This is my recipe for the Sambal Sotong Kering or Dried Cuttlefish Sambal. These dried cuttlefish are usually available at any Asian or Chinese grocers. It has to be soaked in water for at least 24 to 36 hours before cooking. However, here, I had used presoaked cuttlefish that was conveniently available from a seafood store in Chinatown.

For those of you who are interested, here is my little tip on how to make a good sambal every time. Whenever you cook sambal, you must use sufficient or extra oil and cook with a low heat while still ensuring you can hear the sizzling sound. You will know it’s ready when the unmistakable spicy sambal smell fills your kitchen. It will turn deep red in color and the oil will separate from the sambal.

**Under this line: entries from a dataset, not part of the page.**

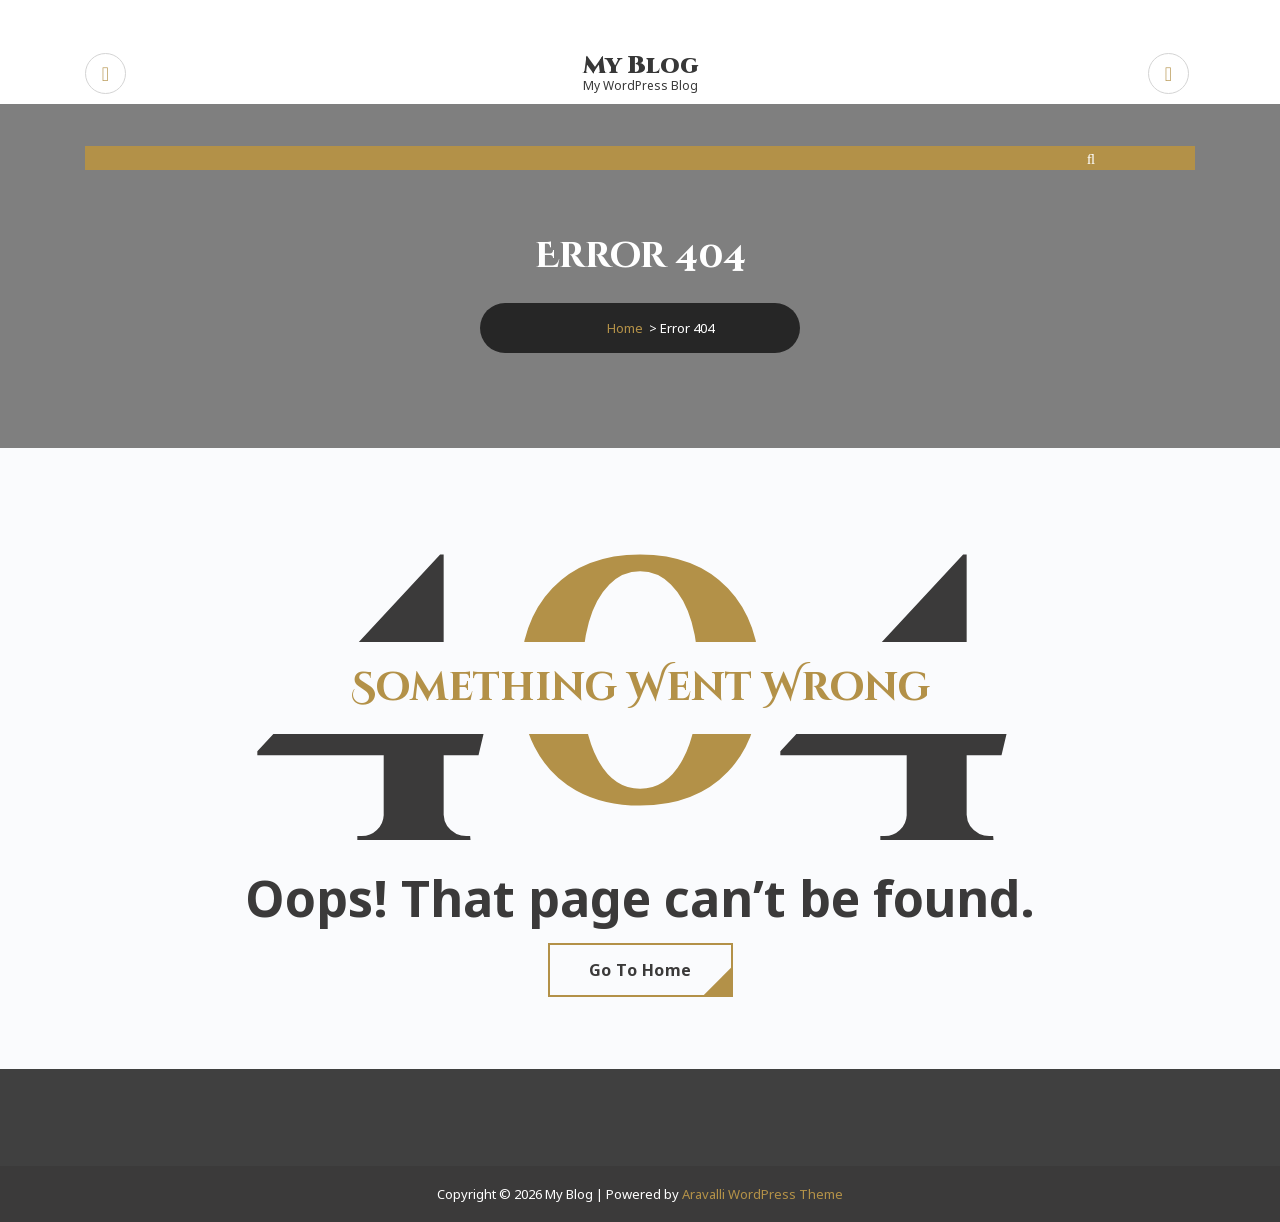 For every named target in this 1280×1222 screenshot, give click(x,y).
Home (625, 328)
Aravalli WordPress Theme (762, 1194)
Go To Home (640, 970) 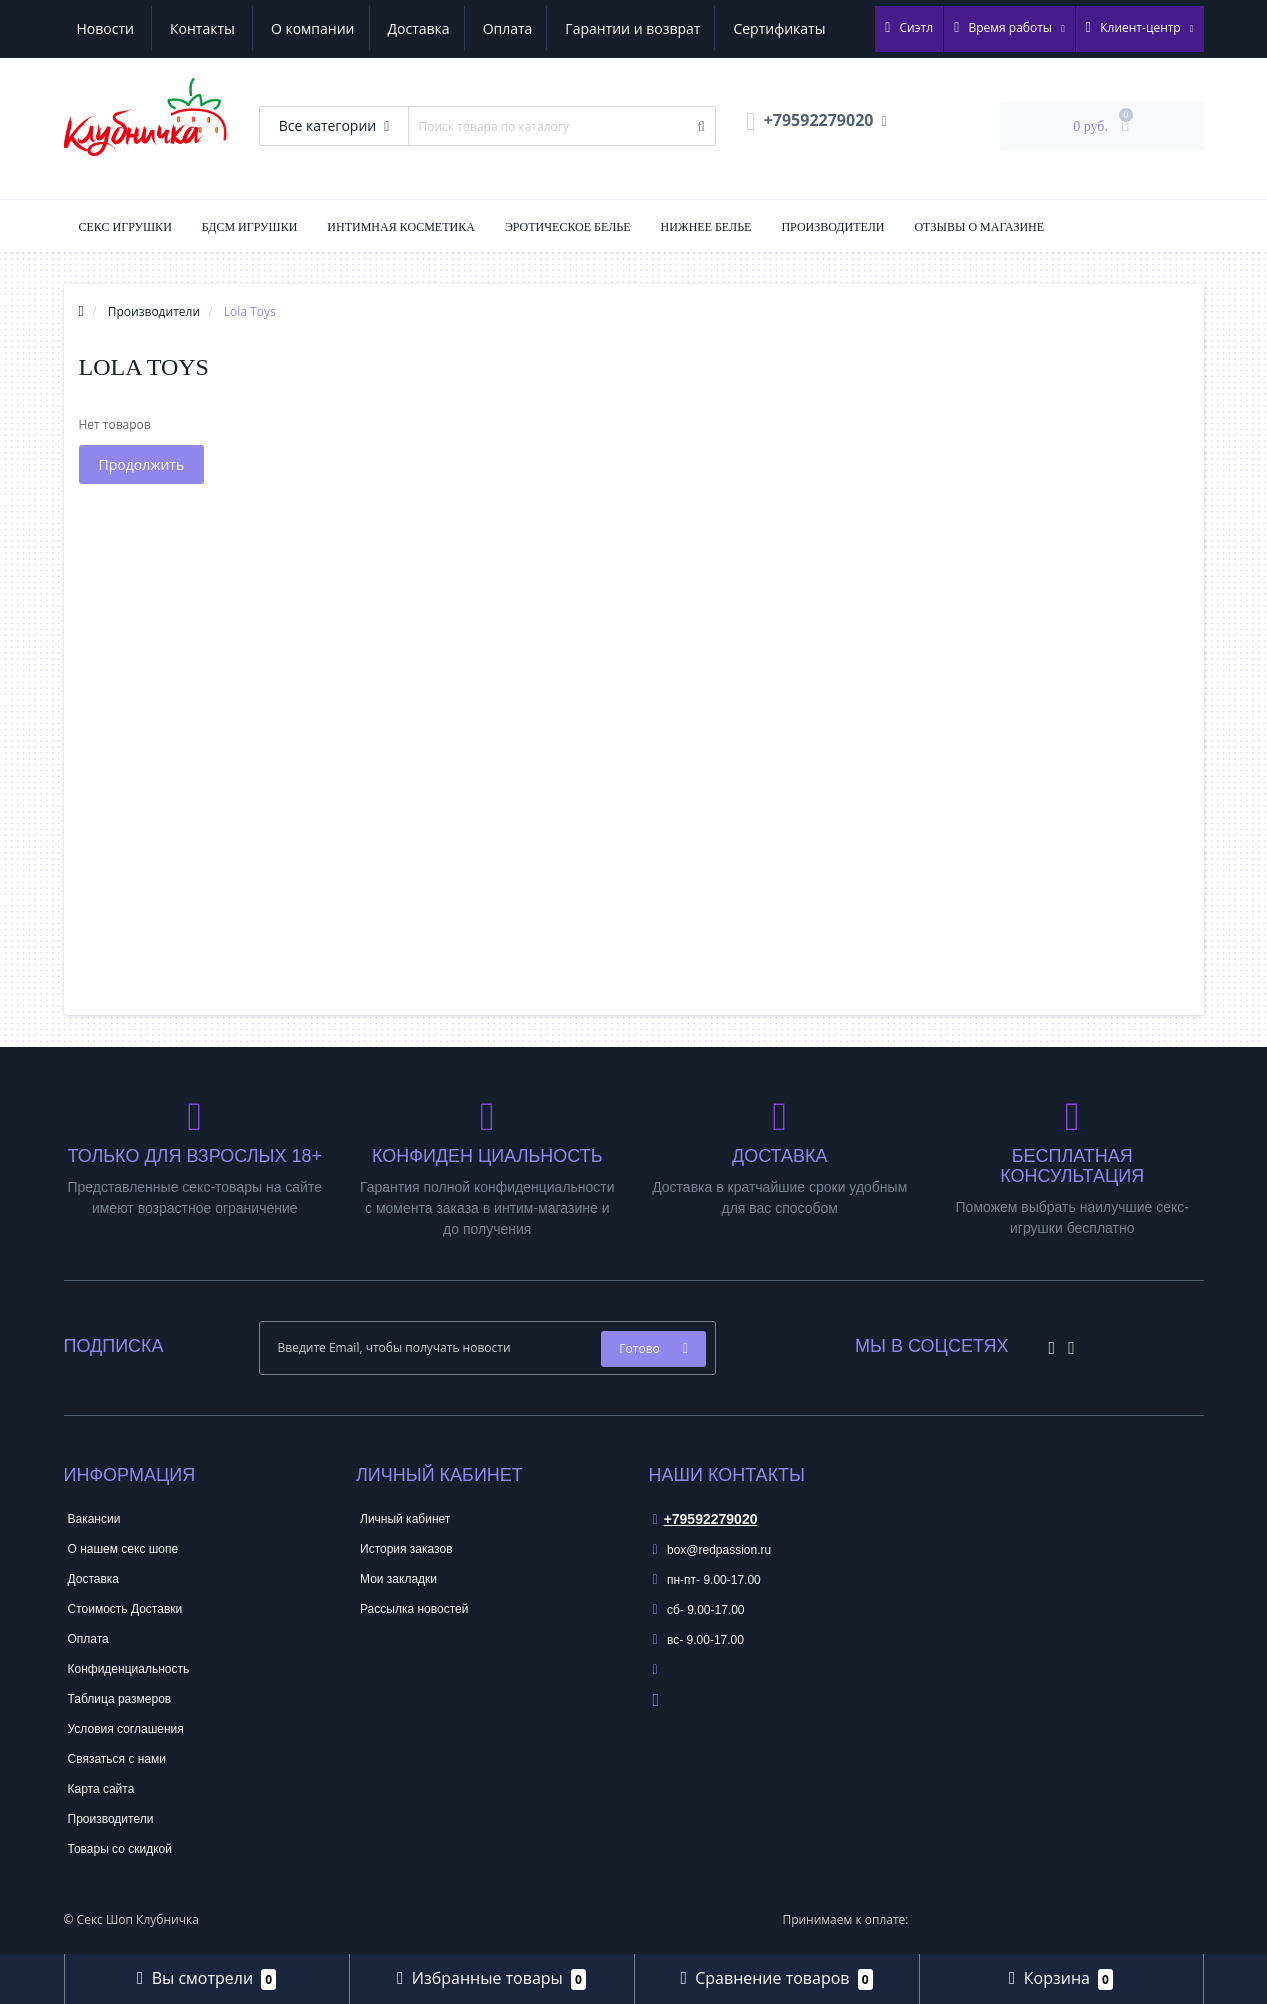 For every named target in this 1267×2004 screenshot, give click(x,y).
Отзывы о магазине (979, 227)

At this stage, if there’s too much oil, you simply discard the excess oil before serving. Remember, always serve sambal warm or at a room temperature. That’s it, simple, right? :-)

Sambal Sotong Kering-Dried Cuttlefish Sambal
(Printable Recipe)


2 Large Presoaked Dried Cuttlefish, cut into 1 ½ to 2 inches segments
30 g Fried Anchovies
100 g Roasted Peanuts, coarsely chopped
6 Tbsp Sugar
30 g Tamarind Paste, soaked with 2 ½ Cup Water, discard solids
6 to 8 Tbsp Peanut Oil

Chili Paste
35-40 g Dried Red Chilies, soaked in boiling water, drained and ground
150 g Shallots, peeled, chopped and ground
1 ½ tsp Roasted Shrimp Paste, ground


Cook the chili paste with the oil on moderate heat until fragrant.

Add the cuttlefish, peanuts, tamarind juice, sugar and salt. Bring the mixture to a boil and reduce the heat to low, cover and simmer for about 1 hour. Then mix in the fried anchovies and continue to simmer for another 30 to 40 minutes until the cuttlefish turns soft.

Season the mixture with additional sugar or salt if necessary. Serve at room temperature.